# Help with coding up some matrix / broadcast function

#1

Say I’ve coded up a type called `Field`, and defined `broadcast` over these objects so that I can multiply them, i.e.

``````f1 = Field()
f2 = Field()

f1 .* f2 .* f1 # this works correctly
``````

Now I would also like to be able to work with `Vector`s of `Field`s, in particular I want matrix multiplication to “use the broadcasted * operator”, and to do so efficiently. By that I mean,

``````x = [f1,f2]'
y = [f1,f2]

# I want to be able to write this:
x * y + f1
# and have this be effectively evaluated:
x[1] .* y[1] .+ x[2] .* y[2] .+ f1
``````

In particular, I want to make sure there’s one single broadcast over everything, so that even the `x * y + f1` form does not allocate any temporary arrays.

Can anyone think of a good way to do this?

My best idea so far involves writing a custom `@generated broadcast` function, and then always writing `@. x * y + f1`. From inside the generated broadcast function I then have access to both the expression `x * y + f1`, and the types of the arguments, x, y and f1. Hence in theory I have everything I need to transform the call into what is needed. However, I’m not the most keen on what it might take to code up the logic for this transformation so it will work generally. Is there perhaps an easier way?

#2

I’m not sure how to implement the approach you’re envisioning. You can always define your own method of the * function for arrays with elements of type `Field`. For example (in Julia 0.6) you could :

``````struct Field
a::Real
b::Real
end

import Base.*
function *(A::Array{Field,2},B::Array{Field,2})
end
``````

Then inside your new `*` function you can define multiplication of arrays with element type `Field` using broadcasting in the way you like. Is there a reason why that approach wouldn’t work for you?

#3

Thanks, yea, the only reason that approach wouldn’t work is I’m trying to avoid allocating any temporary arrays and just use broadcasting across the entire expression. If I define * in the way you suggest, then `x*y` can certainly be done with a single broadcasted expression, but then the result is stored as a temporary array before being added to `f1`, rather than the whole thing being evaluated in one loop.

#4

Why can’t you just write `x .* y .+ f1`, or `@. x * y + f1`? This will work in 0.6 without requiring you to define any new `broadcast` methods.

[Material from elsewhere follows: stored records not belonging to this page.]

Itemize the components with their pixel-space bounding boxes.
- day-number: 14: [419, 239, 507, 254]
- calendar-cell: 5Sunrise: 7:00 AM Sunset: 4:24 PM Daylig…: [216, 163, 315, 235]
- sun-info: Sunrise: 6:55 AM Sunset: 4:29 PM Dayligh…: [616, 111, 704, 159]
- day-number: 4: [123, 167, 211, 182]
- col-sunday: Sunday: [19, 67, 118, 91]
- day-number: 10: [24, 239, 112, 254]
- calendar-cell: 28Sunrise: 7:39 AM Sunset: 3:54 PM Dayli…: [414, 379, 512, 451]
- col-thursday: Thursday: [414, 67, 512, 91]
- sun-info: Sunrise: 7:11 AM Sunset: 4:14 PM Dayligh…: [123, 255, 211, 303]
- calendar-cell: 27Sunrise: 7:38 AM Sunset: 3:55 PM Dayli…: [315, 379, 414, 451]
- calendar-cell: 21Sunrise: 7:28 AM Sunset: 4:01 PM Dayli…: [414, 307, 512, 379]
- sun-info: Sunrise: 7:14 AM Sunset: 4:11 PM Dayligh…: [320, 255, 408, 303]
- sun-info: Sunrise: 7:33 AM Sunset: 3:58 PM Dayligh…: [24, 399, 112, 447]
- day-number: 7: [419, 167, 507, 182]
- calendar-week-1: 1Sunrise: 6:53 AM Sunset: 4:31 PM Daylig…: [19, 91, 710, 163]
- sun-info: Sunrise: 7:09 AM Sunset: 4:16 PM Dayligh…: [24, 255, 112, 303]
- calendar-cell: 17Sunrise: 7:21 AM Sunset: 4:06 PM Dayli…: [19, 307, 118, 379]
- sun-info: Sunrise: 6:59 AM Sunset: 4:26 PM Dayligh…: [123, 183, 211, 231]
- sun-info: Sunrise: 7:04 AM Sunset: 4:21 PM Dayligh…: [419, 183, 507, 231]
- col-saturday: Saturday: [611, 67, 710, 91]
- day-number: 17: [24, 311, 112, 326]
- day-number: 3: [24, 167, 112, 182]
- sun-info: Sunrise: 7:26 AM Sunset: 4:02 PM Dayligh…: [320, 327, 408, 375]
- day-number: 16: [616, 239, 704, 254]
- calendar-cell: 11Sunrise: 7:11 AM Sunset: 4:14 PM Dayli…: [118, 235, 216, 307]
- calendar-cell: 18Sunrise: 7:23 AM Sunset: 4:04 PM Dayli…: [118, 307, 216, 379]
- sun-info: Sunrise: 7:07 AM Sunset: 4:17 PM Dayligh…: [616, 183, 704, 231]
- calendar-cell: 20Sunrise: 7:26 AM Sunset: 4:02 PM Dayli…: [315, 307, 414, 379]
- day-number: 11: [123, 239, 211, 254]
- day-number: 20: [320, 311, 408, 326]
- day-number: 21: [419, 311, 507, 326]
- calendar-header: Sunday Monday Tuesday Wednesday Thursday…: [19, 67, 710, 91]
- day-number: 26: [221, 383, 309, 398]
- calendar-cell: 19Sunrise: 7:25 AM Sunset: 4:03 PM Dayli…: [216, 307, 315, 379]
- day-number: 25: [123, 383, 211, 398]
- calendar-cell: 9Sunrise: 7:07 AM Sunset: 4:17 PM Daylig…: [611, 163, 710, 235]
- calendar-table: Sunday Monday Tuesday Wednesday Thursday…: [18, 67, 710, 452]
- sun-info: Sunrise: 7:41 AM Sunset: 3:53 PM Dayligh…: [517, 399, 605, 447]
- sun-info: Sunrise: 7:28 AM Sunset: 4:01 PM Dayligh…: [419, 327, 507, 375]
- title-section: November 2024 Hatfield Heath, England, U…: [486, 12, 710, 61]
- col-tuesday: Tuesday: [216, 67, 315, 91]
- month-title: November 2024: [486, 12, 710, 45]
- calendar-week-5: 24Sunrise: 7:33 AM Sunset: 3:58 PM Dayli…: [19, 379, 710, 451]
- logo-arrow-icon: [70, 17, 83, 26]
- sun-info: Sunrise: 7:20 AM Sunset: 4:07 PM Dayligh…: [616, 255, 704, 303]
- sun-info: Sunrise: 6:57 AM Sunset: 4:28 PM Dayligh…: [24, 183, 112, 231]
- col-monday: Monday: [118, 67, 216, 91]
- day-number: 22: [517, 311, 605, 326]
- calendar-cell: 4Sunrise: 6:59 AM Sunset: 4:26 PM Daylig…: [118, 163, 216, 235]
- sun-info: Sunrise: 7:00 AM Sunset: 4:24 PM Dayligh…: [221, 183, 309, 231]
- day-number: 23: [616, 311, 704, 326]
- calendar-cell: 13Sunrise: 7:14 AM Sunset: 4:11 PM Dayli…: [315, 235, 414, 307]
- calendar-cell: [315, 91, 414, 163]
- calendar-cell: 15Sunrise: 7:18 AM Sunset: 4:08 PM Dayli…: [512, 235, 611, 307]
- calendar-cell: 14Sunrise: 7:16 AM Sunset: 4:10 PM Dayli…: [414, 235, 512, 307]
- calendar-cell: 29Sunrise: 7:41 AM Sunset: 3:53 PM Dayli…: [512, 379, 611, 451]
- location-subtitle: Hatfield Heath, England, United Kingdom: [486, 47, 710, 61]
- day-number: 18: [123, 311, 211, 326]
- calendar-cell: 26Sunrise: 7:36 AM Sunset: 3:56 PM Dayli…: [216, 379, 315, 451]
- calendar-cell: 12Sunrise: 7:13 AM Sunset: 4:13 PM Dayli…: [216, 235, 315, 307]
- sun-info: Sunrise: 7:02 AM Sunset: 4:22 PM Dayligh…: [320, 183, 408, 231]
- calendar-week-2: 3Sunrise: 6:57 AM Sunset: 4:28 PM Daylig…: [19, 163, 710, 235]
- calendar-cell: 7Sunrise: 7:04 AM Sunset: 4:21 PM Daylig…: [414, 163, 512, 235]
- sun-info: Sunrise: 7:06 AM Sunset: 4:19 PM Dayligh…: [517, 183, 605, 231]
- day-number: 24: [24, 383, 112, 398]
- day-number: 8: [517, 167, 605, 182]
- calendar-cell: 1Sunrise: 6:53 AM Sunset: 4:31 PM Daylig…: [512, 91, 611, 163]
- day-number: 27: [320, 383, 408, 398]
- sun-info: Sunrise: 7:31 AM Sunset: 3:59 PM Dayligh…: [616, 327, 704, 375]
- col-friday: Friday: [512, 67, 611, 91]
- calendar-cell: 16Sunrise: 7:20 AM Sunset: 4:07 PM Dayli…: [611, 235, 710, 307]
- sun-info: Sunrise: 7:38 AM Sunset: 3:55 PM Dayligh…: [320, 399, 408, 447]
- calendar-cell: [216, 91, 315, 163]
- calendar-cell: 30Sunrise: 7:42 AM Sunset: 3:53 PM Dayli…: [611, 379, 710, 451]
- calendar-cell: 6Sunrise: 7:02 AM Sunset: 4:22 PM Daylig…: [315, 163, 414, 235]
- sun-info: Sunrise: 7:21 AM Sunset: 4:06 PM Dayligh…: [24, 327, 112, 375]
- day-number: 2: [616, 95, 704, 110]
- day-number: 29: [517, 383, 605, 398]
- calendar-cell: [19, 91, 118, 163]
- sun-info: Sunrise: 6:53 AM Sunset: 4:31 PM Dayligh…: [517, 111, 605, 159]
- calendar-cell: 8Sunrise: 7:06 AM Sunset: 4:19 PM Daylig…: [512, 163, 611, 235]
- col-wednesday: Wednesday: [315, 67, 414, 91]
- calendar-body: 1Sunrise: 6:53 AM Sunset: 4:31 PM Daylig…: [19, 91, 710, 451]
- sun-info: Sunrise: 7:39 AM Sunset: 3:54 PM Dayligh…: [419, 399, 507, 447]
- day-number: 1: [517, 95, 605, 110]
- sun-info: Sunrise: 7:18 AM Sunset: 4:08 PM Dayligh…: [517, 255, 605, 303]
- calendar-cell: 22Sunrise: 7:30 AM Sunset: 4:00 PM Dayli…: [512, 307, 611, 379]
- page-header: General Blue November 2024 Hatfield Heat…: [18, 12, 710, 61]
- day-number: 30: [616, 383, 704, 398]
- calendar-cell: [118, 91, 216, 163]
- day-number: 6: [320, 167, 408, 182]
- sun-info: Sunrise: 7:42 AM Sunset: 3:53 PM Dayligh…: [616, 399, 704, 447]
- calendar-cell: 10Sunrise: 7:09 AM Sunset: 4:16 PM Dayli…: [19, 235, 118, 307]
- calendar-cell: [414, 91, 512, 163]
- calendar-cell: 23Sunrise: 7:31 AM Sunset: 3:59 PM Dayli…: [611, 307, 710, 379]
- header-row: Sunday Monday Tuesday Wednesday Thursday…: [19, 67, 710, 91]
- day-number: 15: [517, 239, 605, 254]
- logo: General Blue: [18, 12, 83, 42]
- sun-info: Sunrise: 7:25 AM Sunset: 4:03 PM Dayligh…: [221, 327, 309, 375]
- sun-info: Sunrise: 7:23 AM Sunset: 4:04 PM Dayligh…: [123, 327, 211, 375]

Fusion of `x * y + f1` is not going to happen (at least, not in the near future), because it is a much harder problem — unlike the `x .* y .+ f1` fusion, which can happen at parse time (really, “lowering” time), fusing `x * y + f1` would have to happen much later, at compile time (after all of the types are identified etc.). This is the whole point of the dot syntax in Julia.

#5

(Note I edited my original post where I had an `x` instead of a `y` that might have caused some confusion, sorry about that)

The reason is just that that’s a different operation than what I’m after. To try and explain a bit better, in my example of `x*y+f1`, x is a row vector of Fields, y is a column vector of Fields, and f1 is a Field, so I want the `x*y` part to represent a dot product like it normally does for row/column vector multiplication, not a broadcast. That is, I want that to effectively evaluate `x[1] * y[1] + x[2] * y[2] + f1` but I want the whole thing to be broadcasted.

If I did `x.*y.+f1` the answer is going to be a Matrix of Fields, so not the operation I’m after.